Washington expresses concern
The U.S. State Department said it was deeply concerned by reports that Tohti had been taken into custody with at least six of his students.
"The detention of Mr. Tohti, who has been outspoken in support of human rights for China's ethnic Uighur citizens, appears to be part of a disturbing pattern of arrests and detentions of public interest lawyers, Internet activists, journalists, religious leaders and others who peacefully challenge official Chinese policies and actions," State Department spokeswoman Jen Psaki said in a statement.
Tohti's wife, Guzailai Nu'er, said about 30 police from Xinjiang and Beijing arrived at her apartment to seize Tohti and confiscate his computer and books. They did not give her a reason, she said.
"I trust my husband. He didn't do anything unlawful," she said in a phone interview from her apartment, which was surrounded by police. "All he has done is write detailed articles researching the population in Xinjiang. There's nothing else to it."

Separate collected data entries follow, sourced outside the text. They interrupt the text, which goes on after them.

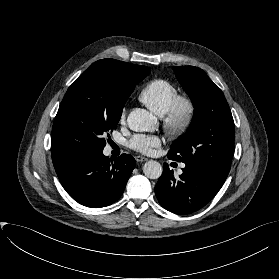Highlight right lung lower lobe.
<instances>
[{"mask_svg":"<svg viewBox=\"0 0 279 279\" xmlns=\"http://www.w3.org/2000/svg\"><path fill=\"white\" fill-rule=\"evenodd\" d=\"M134 163L129 154L113 161L103 151H97L53 164L59 181L74 200L86 207L99 208L121 197Z\"/></svg>","mask_w":279,"mask_h":279,"instance_id":"right-lung-lower-lobe-1","label":"right lung lower lobe"}]
</instances>
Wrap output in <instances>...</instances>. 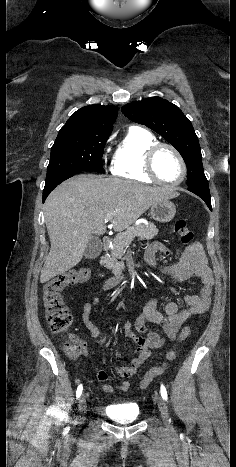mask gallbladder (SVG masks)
Returning <instances> with one entry per match:
<instances>
[{
	"label": "gallbladder",
	"mask_w": 236,
	"mask_h": 467,
	"mask_svg": "<svg viewBox=\"0 0 236 467\" xmlns=\"http://www.w3.org/2000/svg\"><path fill=\"white\" fill-rule=\"evenodd\" d=\"M102 251V242L97 237H92L85 248L84 256L87 259H95Z\"/></svg>",
	"instance_id": "1"
}]
</instances>
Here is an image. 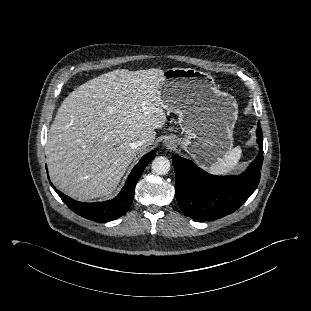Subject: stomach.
Instances as JSON below:
<instances>
[{"instance_id":"stomach-1","label":"stomach","mask_w":311,"mask_h":311,"mask_svg":"<svg viewBox=\"0 0 311 311\" xmlns=\"http://www.w3.org/2000/svg\"><path fill=\"white\" fill-rule=\"evenodd\" d=\"M158 89L162 107L178 115L185 133L178 143L201 167L210 168L231 151L238 105L211 75L192 68L167 69Z\"/></svg>"}]
</instances>
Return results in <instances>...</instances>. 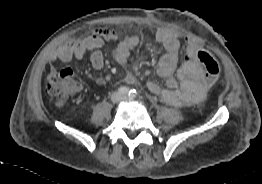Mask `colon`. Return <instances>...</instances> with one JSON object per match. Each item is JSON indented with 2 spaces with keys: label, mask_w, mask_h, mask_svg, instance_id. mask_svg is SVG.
Listing matches in <instances>:
<instances>
[{
  "label": "colon",
  "mask_w": 262,
  "mask_h": 184,
  "mask_svg": "<svg viewBox=\"0 0 262 184\" xmlns=\"http://www.w3.org/2000/svg\"><path fill=\"white\" fill-rule=\"evenodd\" d=\"M195 56L202 66L209 84H214L220 77L221 67L214 56L207 50L197 48ZM78 83L70 69L52 72L47 77V91L57 106L64 105L78 90Z\"/></svg>",
  "instance_id": "obj_1"
}]
</instances>
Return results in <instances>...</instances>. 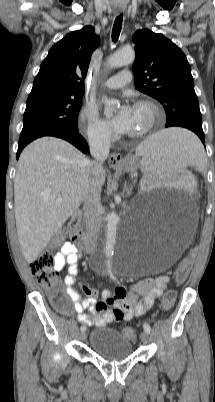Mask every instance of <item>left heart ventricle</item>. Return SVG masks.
<instances>
[{
    "label": "left heart ventricle",
    "mask_w": 215,
    "mask_h": 402,
    "mask_svg": "<svg viewBox=\"0 0 215 402\" xmlns=\"http://www.w3.org/2000/svg\"><path fill=\"white\" fill-rule=\"evenodd\" d=\"M149 120V112L146 108H133V123L129 131L130 134L142 130Z\"/></svg>",
    "instance_id": "1"
}]
</instances>
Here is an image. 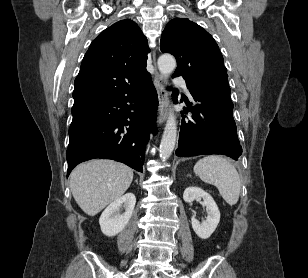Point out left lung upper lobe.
Instances as JSON below:
<instances>
[{
	"label": "left lung upper lobe",
	"mask_w": 308,
	"mask_h": 278,
	"mask_svg": "<svg viewBox=\"0 0 308 278\" xmlns=\"http://www.w3.org/2000/svg\"><path fill=\"white\" fill-rule=\"evenodd\" d=\"M160 49L175 56L178 66L173 77L182 76L189 90L228 77L213 37L189 19L175 18L166 25Z\"/></svg>",
	"instance_id": "1"
}]
</instances>
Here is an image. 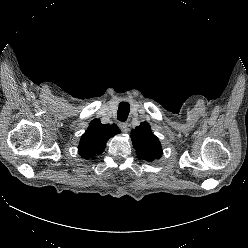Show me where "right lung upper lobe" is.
<instances>
[{
    "mask_svg": "<svg viewBox=\"0 0 248 248\" xmlns=\"http://www.w3.org/2000/svg\"><path fill=\"white\" fill-rule=\"evenodd\" d=\"M120 132L116 124H102L99 119H94L81 137L79 154L86 160L94 159L96 155L104 151L108 139Z\"/></svg>",
    "mask_w": 248,
    "mask_h": 248,
    "instance_id": "cb5924a9",
    "label": "right lung upper lobe"
}]
</instances>
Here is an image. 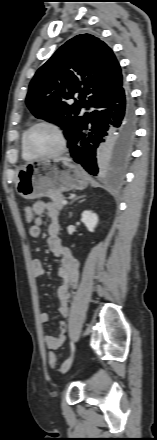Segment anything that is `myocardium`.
<instances>
[{
	"mask_svg": "<svg viewBox=\"0 0 157 440\" xmlns=\"http://www.w3.org/2000/svg\"><path fill=\"white\" fill-rule=\"evenodd\" d=\"M39 126H47L52 128L58 135L59 139H60V146L59 148L52 152V153H48V154H41V153H37L36 151H34L30 145V135L31 132L39 127ZM25 146L27 148V150L34 156V157H50V156H57L60 155L62 153H64L67 150L68 147V139L66 136V133L63 129V127L61 125H59L56 122L53 121H49V120H41L38 121L36 123H34L33 125H31L25 134Z\"/></svg>",
	"mask_w": 157,
	"mask_h": 440,
	"instance_id": "1",
	"label": "myocardium"
}]
</instances>
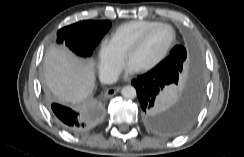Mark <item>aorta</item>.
I'll return each mask as SVG.
<instances>
[{
    "label": "aorta",
    "mask_w": 244,
    "mask_h": 157,
    "mask_svg": "<svg viewBox=\"0 0 244 157\" xmlns=\"http://www.w3.org/2000/svg\"><path fill=\"white\" fill-rule=\"evenodd\" d=\"M121 94L127 99H134L136 97V89L133 86L127 85L122 88Z\"/></svg>",
    "instance_id": "1"
}]
</instances>
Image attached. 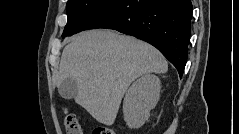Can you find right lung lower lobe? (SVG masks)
<instances>
[{"label":"right lung lower lobe","instance_id":"98d812e1","mask_svg":"<svg viewBox=\"0 0 239 134\" xmlns=\"http://www.w3.org/2000/svg\"><path fill=\"white\" fill-rule=\"evenodd\" d=\"M190 0H117L95 16L83 30L114 29L155 46L181 77L191 32Z\"/></svg>","mask_w":239,"mask_h":134}]
</instances>
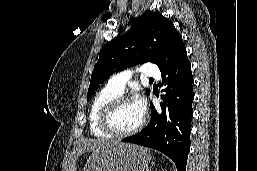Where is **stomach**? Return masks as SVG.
<instances>
[{
    "instance_id": "stomach-1",
    "label": "stomach",
    "mask_w": 257,
    "mask_h": 171,
    "mask_svg": "<svg viewBox=\"0 0 257 171\" xmlns=\"http://www.w3.org/2000/svg\"><path fill=\"white\" fill-rule=\"evenodd\" d=\"M147 149L123 142L93 151L83 171H145L150 162Z\"/></svg>"
}]
</instances>
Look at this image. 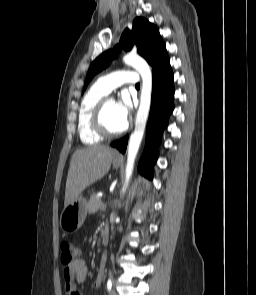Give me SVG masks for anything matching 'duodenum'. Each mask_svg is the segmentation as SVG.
<instances>
[{
  "label": "duodenum",
  "instance_id": "duodenum-1",
  "mask_svg": "<svg viewBox=\"0 0 256 295\" xmlns=\"http://www.w3.org/2000/svg\"><path fill=\"white\" fill-rule=\"evenodd\" d=\"M101 241L106 243L108 241V227L104 226L101 231Z\"/></svg>",
  "mask_w": 256,
  "mask_h": 295
}]
</instances>
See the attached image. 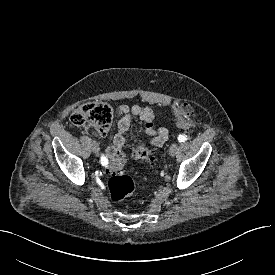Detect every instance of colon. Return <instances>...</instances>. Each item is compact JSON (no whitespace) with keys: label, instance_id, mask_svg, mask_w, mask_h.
<instances>
[{"label":"colon","instance_id":"obj_1","mask_svg":"<svg viewBox=\"0 0 275 275\" xmlns=\"http://www.w3.org/2000/svg\"><path fill=\"white\" fill-rule=\"evenodd\" d=\"M176 125L179 129H187L193 122L194 110L188 103H179L174 107ZM113 120V109L105 102L91 101L78 106L70 115V124L79 127L84 124L94 125L99 132L106 133ZM136 159L150 165L155 163L152 152L143 146L135 149ZM126 161L118 157L111 161L108 166L110 179L108 188L113 202H121L130 197L135 191V184L131 177L124 174Z\"/></svg>","mask_w":275,"mask_h":275}]
</instances>
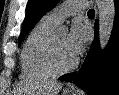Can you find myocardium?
Segmentation results:
<instances>
[{"label": "myocardium", "mask_w": 119, "mask_h": 95, "mask_svg": "<svg viewBox=\"0 0 119 95\" xmlns=\"http://www.w3.org/2000/svg\"><path fill=\"white\" fill-rule=\"evenodd\" d=\"M46 61L48 67L53 72V74H63L72 71L78 65V59H75L71 64L66 66H61L56 58V48H55V34L53 33L48 41L46 49Z\"/></svg>", "instance_id": "f54148a6"}]
</instances>
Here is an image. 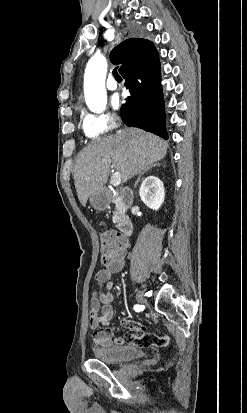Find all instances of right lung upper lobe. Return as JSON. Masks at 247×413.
Listing matches in <instances>:
<instances>
[{
	"label": "right lung upper lobe",
	"instance_id": "obj_1",
	"mask_svg": "<svg viewBox=\"0 0 247 413\" xmlns=\"http://www.w3.org/2000/svg\"><path fill=\"white\" fill-rule=\"evenodd\" d=\"M111 62L122 64L119 72L125 78L144 73L159 64V56L152 42L140 39H127L110 54Z\"/></svg>",
	"mask_w": 247,
	"mask_h": 413
}]
</instances>
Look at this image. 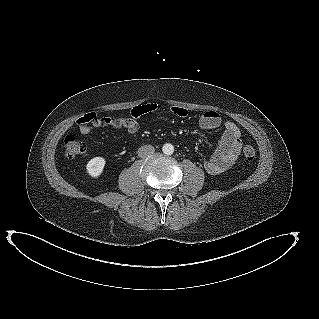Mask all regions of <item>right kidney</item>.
I'll return each instance as SVG.
<instances>
[{
    "label": "right kidney",
    "instance_id": "obj_1",
    "mask_svg": "<svg viewBox=\"0 0 319 319\" xmlns=\"http://www.w3.org/2000/svg\"><path fill=\"white\" fill-rule=\"evenodd\" d=\"M106 161L102 157H94L88 161L86 165L87 173L94 178H97L103 172Z\"/></svg>",
    "mask_w": 319,
    "mask_h": 319
}]
</instances>
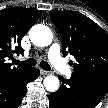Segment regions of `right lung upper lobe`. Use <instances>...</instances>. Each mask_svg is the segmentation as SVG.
Listing matches in <instances>:
<instances>
[{"instance_id":"1","label":"right lung upper lobe","mask_w":108,"mask_h":108,"mask_svg":"<svg viewBox=\"0 0 108 108\" xmlns=\"http://www.w3.org/2000/svg\"><path fill=\"white\" fill-rule=\"evenodd\" d=\"M41 14V11L21 7L0 10V80L20 75L28 69L12 67L6 60L11 59L13 53H24L21 40Z\"/></svg>"}]
</instances>
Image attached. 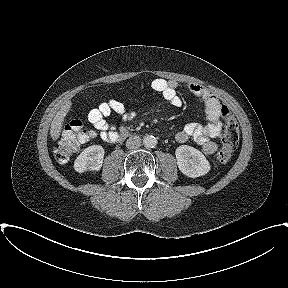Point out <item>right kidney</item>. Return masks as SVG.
Returning a JSON list of instances; mask_svg holds the SVG:
<instances>
[{"label": "right kidney", "instance_id": "obj_1", "mask_svg": "<svg viewBox=\"0 0 288 288\" xmlns=\"http://www.w3.org/2000/svg\"><path fill=\"white\" fill-rule=\"evenodd\" d=\"M104 149L100 145H92L83 150L76 158L74 168L77 172L99 171L102 167Z\"/></svg>", "mask_w": 288, "mask_h": 288}]
</instances>
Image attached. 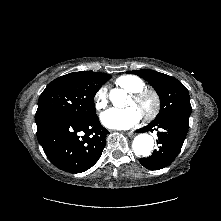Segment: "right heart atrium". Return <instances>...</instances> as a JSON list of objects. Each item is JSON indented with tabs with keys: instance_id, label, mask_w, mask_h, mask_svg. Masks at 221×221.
Instances as JSON below:
<instances>
[{
	"instance_id": "d8ad5b80",
	"label": "right heart atrium",
	"mask_w": 221,
	"mask_h": 221,
	"mask_svg": "<svg viewBox=\"0 0 221 221\" xmlns=\"http://www.w3.org/2000/svg\"><path fill=\"white\" fill-rule=\"evenodd\" d=\"M94 108L97 111L103 110L108 104L107 90L105 87L98 89L93 99Z\"/></svg>"
}]
</instances>
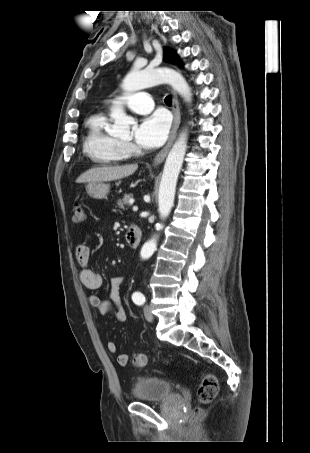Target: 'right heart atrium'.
Instances as JSON below:
<instances>
[{"mask_svg": "<svg viewBox=\"0 0 310 453\" xmlns=\"http://www.w3.org/2000/svg\"><path fill=\"white\" fill-rule=\"evenodd\" d=\"M124 148L127 151V153L132 152L133 149H134L133 145L131 143H128V142L124 143Z\"/></svg>", "mask_w": 310, "mask_h": 453, "instance_id": "1", "label": "right heart atrium"}]
</instances>
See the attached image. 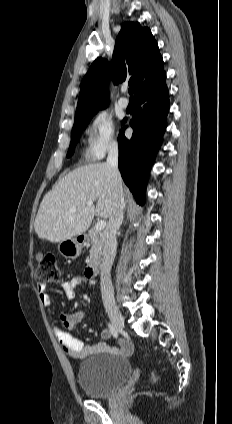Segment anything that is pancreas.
<instances>
[{
	"label": "pancreas",
	"instance_id": "pancreas-1",
	"mask_svg": "<svg viewBox=\"0 0 232 424\" xmlns=\"http://www.w3.org/2000/svg\"><path fill=\"white\" fill-rule=\"evenodd\" d=\"M88 236L90 238L91 244H92V248L90 250V259L89 261H95L98 257V253L101 250L102 247V233L99 230H96V228H92L89 233Z\"/></svg>",
	"mask_w": 232,
	"mask_h": 424
}]
</instances>
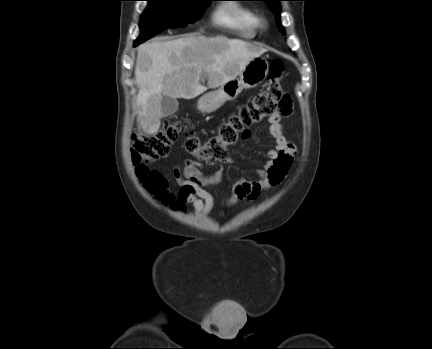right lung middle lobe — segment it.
<instances>
[{"instance_id":"dd1d6c3e","label":"right lung middle lobe","mask_w":432,"mask_h":349,"mask_svg":"<svg viewBox=\"0 0 432 349\" xmlns=\"http://www.w3.org/2000/svg\"><path fill=\"white\" fill-rule=\"evenodd\" d=\"M148 6L134 46L166 28L186 26L198 20L211 0H146Z\"/></svg>"}]
</instances>
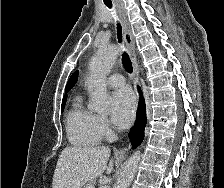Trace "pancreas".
I'll use <instances>...</instances> for the list:
<instances>
[{
    "mask_svg": "<svg viewBox=\"0 0 224 188\" xmlns=\"http://www.w3.org/2000/svg\"><path fill=\"white\" fill-rule=\"evenodd\" d=\"M91 186H94V181H90L87 184L84 185L83 188H90Z\"/></svg>",
    "mask_w": 224,
    "mask_h": 188,
    "instance_id": "obj_1",
    "label": "pancreas"
}]
</instances>
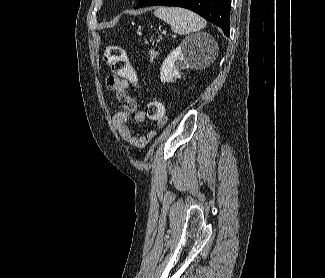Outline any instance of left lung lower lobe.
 <instances>
[{
  "mask_svg": "<svg viewBox=\"0 0 325 278\" xmlns=\"http://www.w3.org/2000/svg\"><path fill=\"white\" fill-rule=\"evenodd\" d=\"M161 5L190 9L230 33V0H139L135 8Z\"/></svg>",
  "mask_w": 325,
  "mask_h": 278,
  "instance_id": "0a47b994",
  "label": "left lung lower lobe"
}]
</instances>
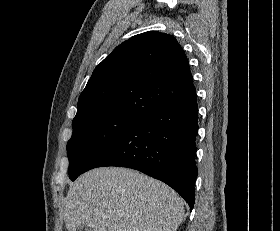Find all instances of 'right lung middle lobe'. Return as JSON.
Here are the masks:
<instances>
[{"instance_id": "1", "label": "right lung middle lobe", "mask_w": 280, "mask_h": 231, "mask_svg": "<svg viewBox=\"0 0 280 231\" xmlns=\"http://www.w3.org/2000/svg\"><path fill=\"white\" fill-rule=\"evenodd\" d=\"M140 120L124 116L73 120L72 137L67 143L69 178L74 181L94 159Z\"/></svg>"}]
</instances>
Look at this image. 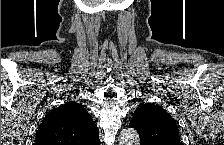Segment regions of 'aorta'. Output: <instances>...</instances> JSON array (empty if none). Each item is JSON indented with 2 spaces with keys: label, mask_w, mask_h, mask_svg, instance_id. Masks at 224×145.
Segmentation results:
<instances>
[{
  "label": "aorta",
  "mask_w": 224,
  "mask_h": 145,
  "mask_svg": "<svg viewBox=\"0 0 224 145\" xmlns=\"http://www.w3.org/2000/svg\"><path fill=\"white\" fill-rule=\"evenodd\" d=\"M119 145H139L138 132L133 128L123 129L119 136Z\"/></svg>",
  "instance_id": "762f6f07"
}]
</instances>
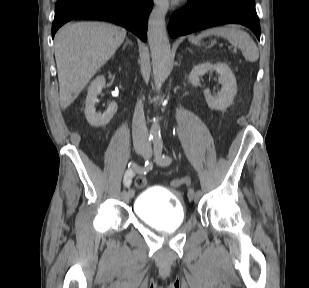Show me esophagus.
Returning <instances> with one entry per match:
<instances>
[{
    "instance_id": "obj_1",
    "label": "esophagus",
    "mask_w": 309,
    "mask_h": 288,
    "mask_svg": "<svg viewBox=\"0 0 309 288\" xmlns=\"http://www.w3.org/2000/svg\"><path fill=\"white\" fill-rule=\"evenodd\" d=\"M154 3H155L156 5H160V4H162V0H154Z\"/></svg>"
}]
</instances>
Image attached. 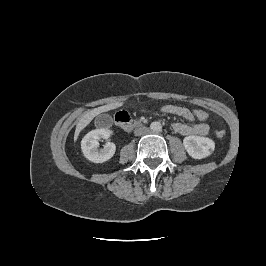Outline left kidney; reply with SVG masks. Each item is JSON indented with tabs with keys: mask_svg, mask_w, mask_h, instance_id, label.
Wrapping results in <instances>:
<instances>
[{
	"mask_svg": "<svg viewBox=\"0 0 266 266\" xmlns=\"http://www.w3.org/2000/svg\"><path fill=\"white\" fill-rule=\"evenodd\" d=\"M183 144L188 154L194 159L206 158L215 149L212 139L201 136H187L184 138Z\"/></svg>",
	"mask_w": 266,
	"mask_h": 266,
	"instance_id": "5707ae66",
	"label": "left kidney"
}]
</instances>
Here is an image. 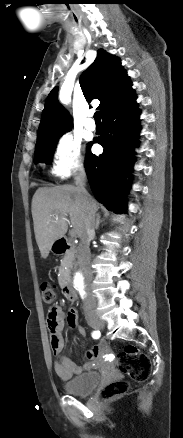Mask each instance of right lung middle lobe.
<instances>
[{"label":"right lung middle lobe","mask_w":183,"mask_h":438,"mask_svg":"<svg viewBox=\"0 0 183 438\" xmlns=\"http://www.w3.org/2000/svg\"><path fill=\"white\" fill-rule=\"evenodd\" d=\"M60 133L37 138L35 147V163H50Z\"/></svg>","instance_id":"right-lung-middle-lobe-1"}]
</instances>
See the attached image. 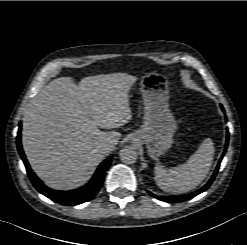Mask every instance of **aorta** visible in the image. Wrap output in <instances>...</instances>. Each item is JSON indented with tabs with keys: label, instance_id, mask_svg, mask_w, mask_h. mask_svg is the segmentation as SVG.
Segmentation results:
<instances>
[{
	"label": "aorta",
	"instance_id": "obj_1",
	"mask_svg": "<svg viewBox=\"0 0 247 245\" xmlns=\"http://www.w3.org/2000/svg\"><path fill=\"white\" fill-rule=\"evenodd\" d=\"M119 157L123 163L133 164L137 161L138 153L133 147L126 146L120 150Z\"/></svg>",
	"mask_w": 247,
	"mask_h": 245
}]
</instances>
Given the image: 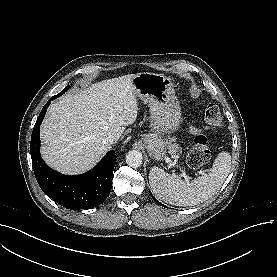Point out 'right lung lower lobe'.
Wrapping results in <instances>:
<instances>
[{"mask_svg": "<svg viewBox=\"0 0 277 277\" xmlns=\"http://www.w3.org/2000/svg\"><path fill=\"white\" fill-rule=\"evenodd\" d=\"M53 98L44 105L34 126L30 152L36 180L44 193L61 206L71 209H90L104 202L112 188L113 169L116 162L114 150L89 172L68 176L49 168L40 156V125Z\"/></svg>", "mask_w": 277, "mask_h": 277, "instance_id": "98d812e1", "label": "right lung lower lobe"}]
</instances>
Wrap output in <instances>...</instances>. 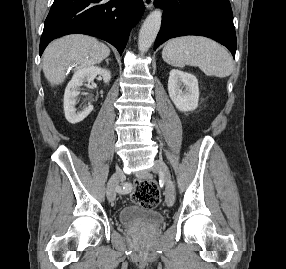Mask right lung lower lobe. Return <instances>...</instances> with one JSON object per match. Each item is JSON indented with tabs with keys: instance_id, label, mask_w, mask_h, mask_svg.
<instances>
[{
	"instance_id": "1",
	"label": "right lung lower lobe",
	"mask_w": 286,
	"mask_h": 269,
	"mask_svg": "<svg viewBox=\"0 0 286 269\" xmlns=\"http://www.w3.org/2000/svg\"><path fill=\"white\" fill-rule=\"evenodd\" d=\"M143 11L142 0H54L44 23L40 56L53 39L74 33L103 39L122 53Z\"/></svg>"
}]
</instances>
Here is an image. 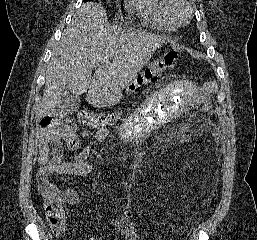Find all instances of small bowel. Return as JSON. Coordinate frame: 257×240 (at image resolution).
Segmentation results:
<instances>
[{
    "mask_svg": "<svg viewBox=\"0 0 257 240\" xmlns=\"http://www.w3.org/2000/svg\"><path fill=\"white\" fill-rule=\"evenodd\" d=\"M96 140L104 142L109 137V130L103 125H97ZM65 143L75 157L71 161L64 160ZM38 163L37 186L39 192L44 195L53 193L60 196L63 203L75 205L80 202L77 190L67 188L59 190L50 182L51 175L87 176L94 168L96 150L88 143L83 142L76 127L69 123L61 128H47L38 137ZM117 232L126 240H139L136 229L130 225L128 219L122 217L112 221ZM52 231L57 237L63 234V227L51 224ZM89 240H95L93 238Z\"/></svg>",
    "mask_w": 257,
    "mask_h": 240,
    "instance_id": "c3829d8e",
    "label": "small bowel"
}]
</instances>
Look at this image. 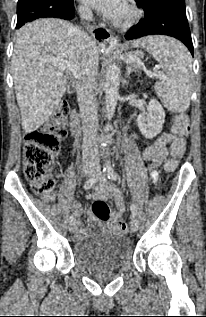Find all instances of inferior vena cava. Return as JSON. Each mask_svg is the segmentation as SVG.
Here are the masks:
<instances>
[{
	"mask_svg": "<svg viewBox=\"0 0 206 317\" xmlns=\"http://www.w3.org/2000/svg\"><path fill=\"white\" fill-rule=\"evenodd\" d=\"M78 12L83 20H92V11L88 5L79 7ZM77 43L81 55L77 98L83 124V167H99V149L96 141L98 118L96 111L95 87L98 72V53L87 33L79 31Z\"/></svg>",
	"mask_w": 206,
	"mask_h": 317,
	"instance_id": "inferior-vena-cava-1",
	"label": "inferior vena cava"
}]
</instances>
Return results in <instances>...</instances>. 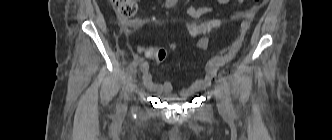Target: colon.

Tsering Woeser, a prominent Tibetan writer and friend, said Tohti told her a week ago that he had heard the authorities in Xinjiang had told Beijing police that they wanted to arrest him, but later heard that Beijing did not approve it.
"At that time, he said that he felt he was in a very dangerous position," Woeser said.
Tohti, an economics professor at Beijing's Minzu University which specialises in ethnic minority studies, told Reuters in November that state security agents had physically threatened him for speaking to foreign reporters.